Reputation: 265
I have a text filed called fun on my desktop, but when I pass:
FILE* fp;
if((fp = fopen("/Users/<username>/Desktop/fun", "r")) == NULL)
{
printf("File didn't open\n");
exit(1);
}
fp is null. I have also tried
/home/<username>/Desktop/fun
and many variations, and I still can't seem to get the right file path.I am new to using files and C. Any help would be appreciated.
Upvotes: 2
Views: 1059
Reputation: 1
/*===exphome===([o]i)==================================================
* if SIn is not NULL then
* if SIn starts with '~'
* then expands $HOME, prepends it to the rest of SIn, and
* stores result in SOut or, if SOut==NULL, in a new
* allocated string and returns it
* else if SOut!=NULL
* then copies SIn into SOut and returns SOut
* else returns duplicated SIn
* else returns NULL
=*===================================================================*/
char *exphome(char *SOut, char *SIn)
{char *Rt= NULL;
char *envhome= NULL;
if(SIn)
if(*SIn=='~' && (envhome=getenv("HOME")))
{Rt= malloc(strlen(SIn)+strlen(envhome)+1);
strcpy(Rt, envhome); strcat(Rt, SIn+1);
if(SOut) {strcpy(SOut, Rt); free(Rt); Rt= SOut;}
}
else if(SOut) {strcpy(SOut, SIn); Rt= SOut;}
else Rt= strdup(SIn);
return Rt;
} /*exphome*/
and then
fopen(exphome(NULL, yourfile), ...)
Upvotes: 0
Reputation: 53326
fopen()
can't expand shell keywords.
Change
FILE* fp = fopen("~/Desktop/fun.txt", "r")
to
FILE* fp = fopen("/home/<yourusername>/Desktop/fun.txt", "r")
Characters like '~', '*'
are interpreted by the shell and expanded.
Upvotes: 6
Reputation: 304
Double-check that you have the correct full file path.
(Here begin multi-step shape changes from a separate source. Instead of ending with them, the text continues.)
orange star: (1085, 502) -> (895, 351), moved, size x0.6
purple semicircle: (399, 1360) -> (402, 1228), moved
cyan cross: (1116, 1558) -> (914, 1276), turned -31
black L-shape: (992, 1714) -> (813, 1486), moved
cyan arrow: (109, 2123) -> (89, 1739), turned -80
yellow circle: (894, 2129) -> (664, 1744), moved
Go to the file, right-click on it and select "properties". Are you entering in the path exactly as it is shown, including any suffixes? I.e. if the file is called "file.txt", make sure you include the ".txt" suffix in your code.
Upvotes: -1
Reputation: 3807
It looks like the answers have prompted edits of original problem. However, as it is currently written there is NO extension on the file name? Is this really true? or does the file end in "*.txt" etc.?
Upvotes: -1
Reputation: 780984
You can't use ~
in pathnames to represent the user's home directory. That notation is recognized by shells and some other applications, but it's not part of the Unix filesystem interface. You need to spell out the user's actual home directory.
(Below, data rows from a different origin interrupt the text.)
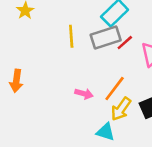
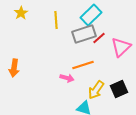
yellow line: (71, 36) -> (56, 20), moved
orange line: (115, 89) -> (83, 65), moved, turned 35

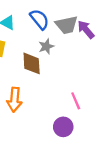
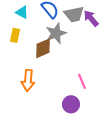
gray star: (46, 46) -> (56, 33), size x1.5
brown diamond: (32, 63) -> (43, 48), turned 70

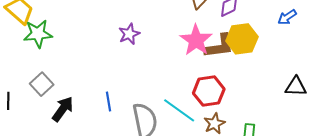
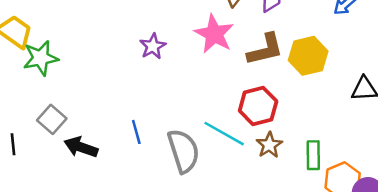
yellow hexagon: (242, 39) -> (308, 56), moved
pink star: (196, 40) -> (214, 34), moved
black arrow: (63, 109) -> (81, 147), turned -100

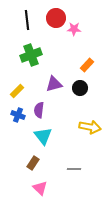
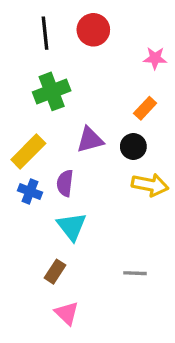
pink star: (74, 29) -> (155, 58), moved
yellow rectangle: (17, 91) -> (28, 151), size x1.5
yellow arrow: (90, 127) -> (150, 185), moved
gray line: (74, 169) -> (135, 273), moved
fopen("/home/username/Desktop/fun.txt", "r")
Upvotes: 4
Reputation: 123498
You need to expand ~
. Use getenv("HOME")
.
getenv
at opengroup even provides some code:
const char *name = "HOME";
char *value;
value = getenv(name);
Upvotes: 3
Reputation: 206689
The ~
in the path is probably the issue. It's your shell that expands that on the command line. fopen
doesn't invoke a shell to do substitutions on the path, you'll need to do that yourself.
So pass a complete (relative or absolute) path to fopen
, not something that requires shell expansions (~
, globbing patterns or shell variables).